24 julio 2007

Un rincón del paraíso

Para mi corta edad, aunque uno va teniendo ciertas dudas cuando afirma esto, tengo la suerte de conocer bastante España e incluso hasta un poquito de Europa.
Muchos no logran comprenderlo, pero pese a que no me gusta el verano, no es el hecho de pasarlo en Sevilla uno de los motivos de que así sea. Me agobian el calor y la escasa actividad de estos días, pero no cambio las comodidades de mi casa: mi aire acondicionado, mi ordenador, los libros de mi biblioteca..., por un mediodía de playa achicharrándome al sol; y aunque me encanta bañarme en el mar y ver atardecer en la playa, no dejo de afirmar que a esas mismas horas en el Tremendo, tomando un cervezón fresquito cuando comienza a irse la flama, tampoco es que se esté pasando un mal rato.
Pese a todo existe un lugar, al que por vez primera acudiría con unos 12 años, en el que sin duda cargo las pilas como en ningún otro sitio. Se enclava en ese rinconcito del sur que es una de las dos grandes partes en las que Villalón dividió el mundo: muy cerca de la Cádiz que me enamoró desde niño; de Jerez y Sanlúcar, dos lugares que aún quedándome tanto por descubrir de ellos amo profundamente; de la mar conocida de Rota y Chipiona...
Es una ciudad con encanto de pueblo o un pueblo con encanto de ciudad. Lugar medido, serenamente hermoso, tranquilo a la vez que bullicioso. Sus calles saben casi tanto a Sevilla como a Cádiz y sus esquinas se salpican de tabernas, de secretos patios, de escudos palaciegos y de cierros bajos...
Su plaza de los toros es de segunda, pero tan histórica y bella que quien no ha visto una corrida en sus gradas, afirma tío José desde su azulejo, no sabe lo que es un día de toros. Su iglesia prioral parece recién sacada de una ciudad castellana y trasladada misteriosamente junto a la Bahía gaditana.
Quizás en un futuro mi economía me permita disfrutarlo algo más que un par de días sueltos durante el verano.

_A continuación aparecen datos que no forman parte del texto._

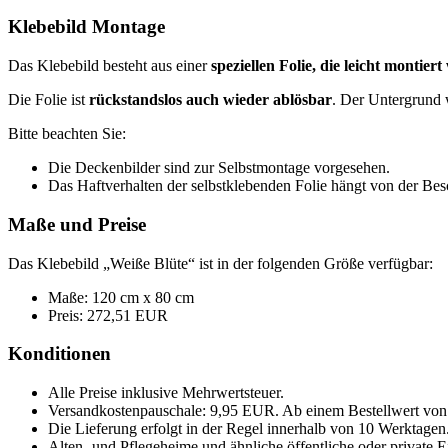
Klebebild Montage
Das Klebebild besteht aus einer
speziellen Folie, die leicht monti
Die Folie ist
rückstandslos auch wieder ablösbar
. Der Untergrund 
Bitte beachten Sie:
Die Deckenbilder sind zur Selbstmontage vorgesehen.
Das Haftverhalten der selbstklebenden Folie hängt von der Be
Maße und Preise
Das Klebebild „Weiße Blüte“ ist in der folgenden Größe verfügbar:
Maße: 120 cm x 80 cm
Preis: 272,51 EUR
Konditionen
Alle Preise inklusive Mehrwertsteuer.
Versandkostenpauschale: 9,95 EUR. Ab einem Bestellwert von 
Die Lieferung erfolgt in der Regel innerhalb von 10 Werktagen
Alten- und Pflegeheime und ähnliche öffentliche oder private 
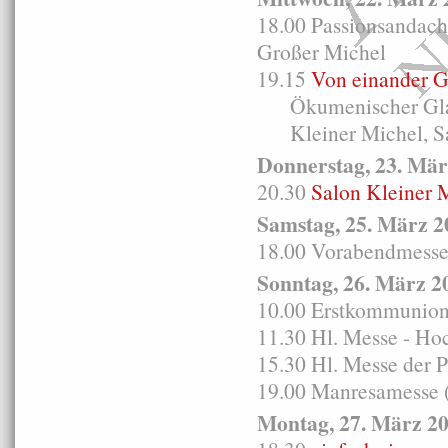
18.00 Passionsandacht
Großer Michel
19.15
Von einander G
Ökumenischer Glaub
Kleiner Michel, S
Donnerstag, 23. Mär
20.30
Salon Kleiner 
Samstag, 25. März 2
18.00 Vorabendmesse i
Sonntag, 26. März 2
10.00 Erstkommunion
11.30 Hl. Messe - Ho
15.30 Hl. Messe der 
19.00 Manresamesse (
Montag, 27. März 2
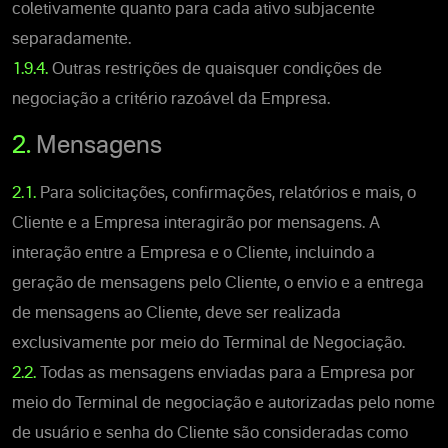
coletivamente quanto para cada ativo subjacente
separadamente.
1.9.4.
Outras restrições de quaisquer condições de
negociação a critério razoável da Empresa.
2.
Mensagens
2.1.
Para solicitações, confirmações, relatórios e mais, o
Cliente e a Empresa interagirão por mensagens. A
interação entre a Empresa e o Cliente, incluindo a
geração de mensagens pelo Cliente, o envio e a entrega
de mensagens ao Cliente, deve ser realizada
exclusivamente por meio do Terminal de Negociação.
2.2.
Todas as mensagens enviadas para a Empresa por
meio do Terminal de negociação e autorizadas pelo nome
de usuário e senha do Cliente são consideradas como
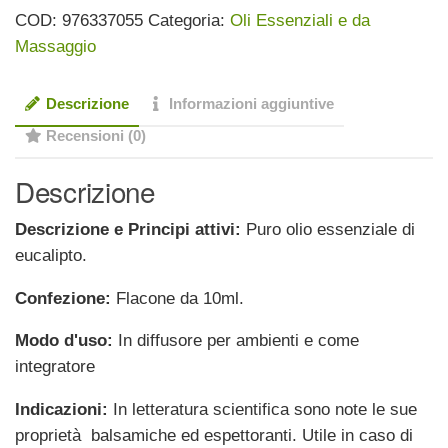
Eucalipto,
COD:
976337055
Categoria:
Oli Essenziali e da
10ml.
Massaggio
quantità
Descrizione
Informazioni aggiuntive
Recensioni (0)
Descrizione
Descrizione e Principi attivi:
Puro olio essenziale di
eucalipto.
Confezione:
Flacone da 10ml.
Modo d'uso:
In diffusore per ambienti e come
integratore
Indicazioni:
In letteratura scientifica sono note le sue
proprietà balsamiche ed espettoranti. Utile in caso di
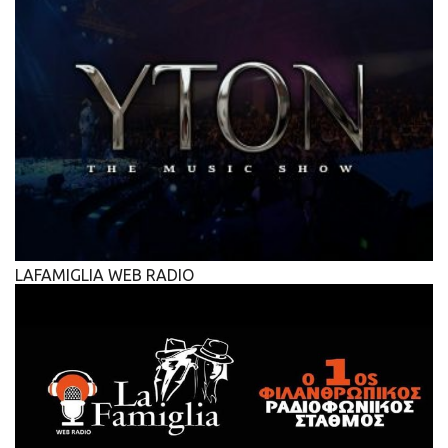
LAFAMIGLIA WEB RADIO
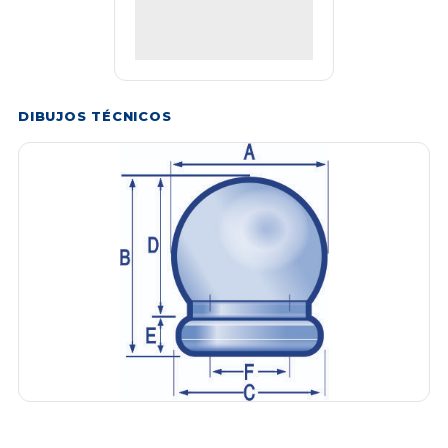
DIBUJOS TÉCNICOS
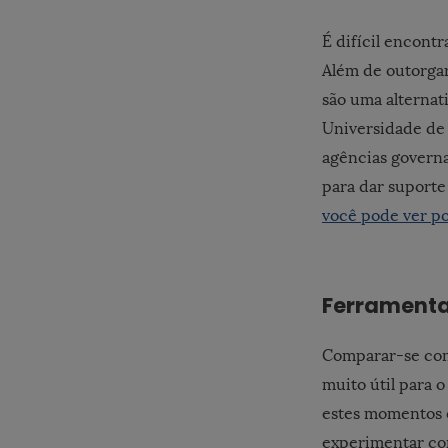
É difícil encont
Além de outorgar
são uma alternat
Universidade de 
agências governa
para dar suporte
você pode ver p
Ferramenta
Comparar-se com 
muito útil para 
estes momentos e
experimentar co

Aún así, mientras tanto, no tengo dudas: El Puerto es un rincón del paraíso y me encanta perderme en él.

06 julio 2007

Crónica machadiana

Se cumplen en este 2007 cien años de la llegada del poeta sevillano Antonio Machado a Soria, la tierra castellana que le enamoró y que propiciaría su encumbramiento como uno de los principales autores europeos del siglo XX.
Pese a aquella idea de un Machado triste, melancólico y solitario, que me fueron trazando distintos profesores de literatura durante mi etapa colegial, siempre sentí especial predilección por este poeta nacido en el Palacio de las Dueñas.
En cierto modo creo que se ligó a mi vida de manera indisoluble a través de ese personaje suyo de don Guido (aquel al que cantó Serrat), magistralmente reconstruido en las novelas del maestro Burgos Las Cabañuelas de agosto y Las lágrimas de San Pedro, las cuales me hicieron disfrutar (especialmente la primera) de inolvidables tardes veraniegas entregado a la lectura. Aquel don Guido, idealizado por Burgos como señorito andaluz, criado en su palacio de la calle San Vicente, desde el que asiste a la decadencia de su clase social, fue una figura que me cautivó en los albores de mi adolescencia y que despertó mi inquietud literaria hacia el escritor que lo creó y también hacia el que lo adaptó a la trama novelesca.
En mis años del instituto -tras un tercero de BUP en el que dediqué gran parte de mi tiempo y mis afanes a la lectura de La Regenta, otro de mis libros capitales- conocí a través de la Literatura de COU mucho más de aquel Antonio Machado, padre de mi recordado don Guido. Junto a otros autores como Juan Ramón, Pío Baroja o Miguel Mihura, Machado fue uno de los culpables de que me matriculase en Derecho con muchas dudas acerca de si verdaderamente las leyes eran mi segunda opción tras la imposibilidad (a causa de la nota) de estudiar Periodismo. Pronto me di cuenta de que no.
En la facultad poco más he aprendido de Machado y de casi nada relativo a la literatura española. El actual plan de estudios de Filología Hispánica es demasiado penoso como para dar el sitio que se merecen a nuestras principales figuras.
Don Antonio siempre se sintió lejano a esa Andalucía que, en sus años de abatimiento tras la muerte de Leonor, reencontrará en Baeza. Allí el pasado año visité su aula en la universidad, donde parece que el tiempo se detuvo.
Pese a esta escasa identificación con nuestra tierra, siempre nos quedarán ese arranque de su Retrato: "mi infancia son recuerdos de un patio de Sevilla.." (curiosamente el poema que me tocó en suerte en selectividad); los dos últimos versos encontrados en su bolsillo: "estos días azules, este sol de la infancia", que parecen regresar desde Francia a una mañana primaveral de la collación de San Pedro; y como no, aquellos referidos a mi querido don Guido, "aquel trueno, vestido de nazareno"... de la Quinta Angustia.